→ TASK PROMPT:
Set out exactly, line by line, the stretch of data below that begins at the line containing "Point out right lung lower lobe." and ends at the line containing "Label: 'right lung lower lobe'.", with both ends kept.

→ RECORDS SUPPLIED:
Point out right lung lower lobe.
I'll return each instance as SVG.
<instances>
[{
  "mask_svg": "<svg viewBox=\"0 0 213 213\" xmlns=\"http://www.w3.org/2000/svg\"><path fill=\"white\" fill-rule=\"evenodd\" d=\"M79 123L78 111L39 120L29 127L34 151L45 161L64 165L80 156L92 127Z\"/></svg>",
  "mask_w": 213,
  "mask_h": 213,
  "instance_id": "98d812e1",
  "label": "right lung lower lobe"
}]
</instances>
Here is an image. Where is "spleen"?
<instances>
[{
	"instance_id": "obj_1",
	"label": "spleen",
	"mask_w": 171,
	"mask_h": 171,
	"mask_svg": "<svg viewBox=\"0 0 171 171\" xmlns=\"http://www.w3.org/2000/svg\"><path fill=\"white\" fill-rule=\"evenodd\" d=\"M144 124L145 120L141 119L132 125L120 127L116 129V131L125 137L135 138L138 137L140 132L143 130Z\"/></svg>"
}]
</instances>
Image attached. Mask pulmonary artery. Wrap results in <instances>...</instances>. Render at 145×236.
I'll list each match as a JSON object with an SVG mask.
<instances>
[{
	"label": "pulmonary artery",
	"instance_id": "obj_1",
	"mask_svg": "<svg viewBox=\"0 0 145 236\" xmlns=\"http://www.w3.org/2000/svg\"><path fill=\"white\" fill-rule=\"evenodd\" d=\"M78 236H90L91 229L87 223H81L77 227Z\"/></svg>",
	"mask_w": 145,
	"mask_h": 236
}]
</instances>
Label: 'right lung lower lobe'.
...
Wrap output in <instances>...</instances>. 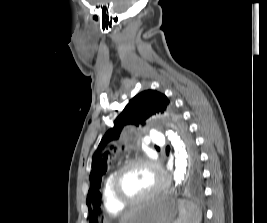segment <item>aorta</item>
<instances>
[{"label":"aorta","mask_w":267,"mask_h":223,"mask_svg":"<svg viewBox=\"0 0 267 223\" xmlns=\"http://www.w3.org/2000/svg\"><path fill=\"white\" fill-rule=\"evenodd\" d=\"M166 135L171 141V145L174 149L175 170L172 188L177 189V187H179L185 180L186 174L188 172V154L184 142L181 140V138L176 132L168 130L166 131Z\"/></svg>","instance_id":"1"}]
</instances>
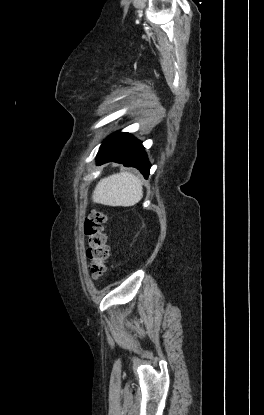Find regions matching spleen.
==
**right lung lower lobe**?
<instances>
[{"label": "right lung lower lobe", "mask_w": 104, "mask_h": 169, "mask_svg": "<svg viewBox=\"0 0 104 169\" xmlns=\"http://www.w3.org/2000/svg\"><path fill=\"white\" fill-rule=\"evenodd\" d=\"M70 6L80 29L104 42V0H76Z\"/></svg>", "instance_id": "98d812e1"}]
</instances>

→ EXPECTED OUTPUT:
Point out right lung lower lobe.
I'll return each instance as SVG.
<instances>
[{
  "mask_svg": "<svg viewBox=\"0 0 213 213\" xmlns=\"http://www.w3.org/2000/svg\"><path fill=\"white\" fill-rule=\"evenodd\" d=\"M79 123L78 111L39 120L29 127L34 151L45 161L64 165L80 156L92 127Z\"/></svg>",
  "mask_w": 213,
  "mask_h": 213,
  "instance_id": "98d812e1",
  "label": "right lung lower lobe"
}]
</instances>
Here is an image. Where is "spleen"?
<instances>
[{
	"instance_id": "obj_1",
	"label": "spleen",
	"mask_w": 171,
	"mask_h": 171,
	"mask_svg": "<svg viewBox=\"0 0 171 171\" xmlns=\"http://www.w3.org/2000/svg\"><path fill=\"white\" fill-rule=\"evenodd\" d=\"M144 124L145 120L141 119L132 125L120 127L116 129V131L125 137L135 138L138 137L140 132L143 130Z\"/></svg>"
}]
</instances>
Image attached. Mask pulmonary artery. Wrap results in <instances>...</instances>. Render at 145×236.
I'll list each match as a JSON object with an SVG mask.
<instances>
[{
	"label": "pulmonary artery",
	"instance_id": "obj_1",
	"mask_svg": "<svg viewBox=\"0 0 145 236\" xmlns=\"http://www.w3.org/2000/svg\"><path fill=\"white\" fill-rule=\"evenodd\" d=\"M78 236H90L91 229L87 223H81L77 227Z\"/></svg>",
	"mask_w": 145,
	"mask_h": 236
}]
</instances>
Label: 'right lung lower lobe'.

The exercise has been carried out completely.